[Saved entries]
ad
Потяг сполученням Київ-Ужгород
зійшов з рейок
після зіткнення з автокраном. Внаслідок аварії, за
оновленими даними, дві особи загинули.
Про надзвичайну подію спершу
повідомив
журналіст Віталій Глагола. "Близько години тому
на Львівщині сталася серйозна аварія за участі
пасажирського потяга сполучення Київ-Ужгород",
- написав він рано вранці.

==

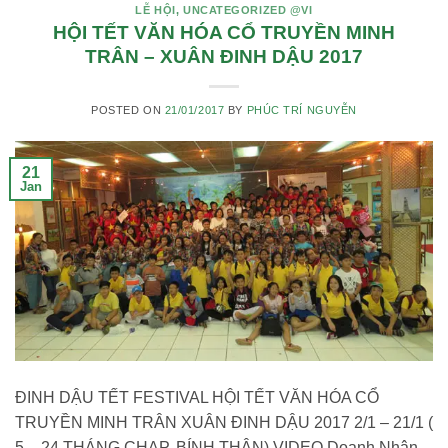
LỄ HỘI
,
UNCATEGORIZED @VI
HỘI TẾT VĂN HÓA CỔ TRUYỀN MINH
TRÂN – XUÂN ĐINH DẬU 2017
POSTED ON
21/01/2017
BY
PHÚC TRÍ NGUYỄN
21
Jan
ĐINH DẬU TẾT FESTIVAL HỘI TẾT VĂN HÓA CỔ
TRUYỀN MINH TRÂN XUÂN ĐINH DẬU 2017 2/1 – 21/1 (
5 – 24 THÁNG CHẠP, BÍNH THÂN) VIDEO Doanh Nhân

---

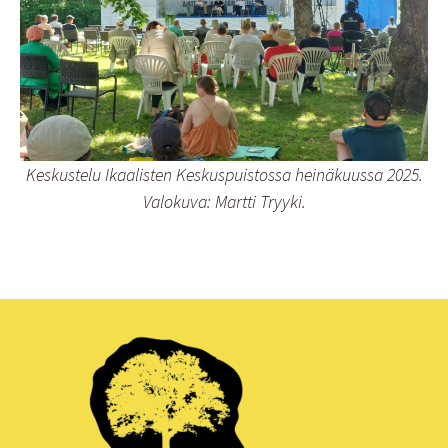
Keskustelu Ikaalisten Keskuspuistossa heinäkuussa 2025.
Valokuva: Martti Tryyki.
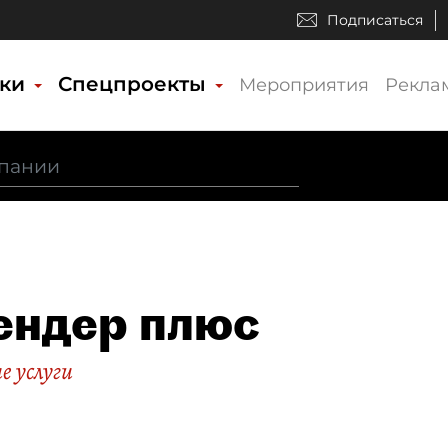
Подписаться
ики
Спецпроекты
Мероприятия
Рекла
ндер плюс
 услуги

◆ **WORK TO BE COMPLETED**
Above are the records; repeat exactly the lines from the one holding "після зіткнення з" down to the one holding "- написав він рано вранці.", end lines included.

◆ **YOUR RESPONSE**
після зіткнення з автокраном. Внаслідок аварії, за
оновленими даними, дві особи загинули.
Про надзвичайну подію спершу
повідомив
журналіст Віталій Глагола. "Близько години тому
на Львівщині сталася серйозна аварія за участі
пасажирського потяга сполучення Київ-Ужгород",
- написав він рано вранці.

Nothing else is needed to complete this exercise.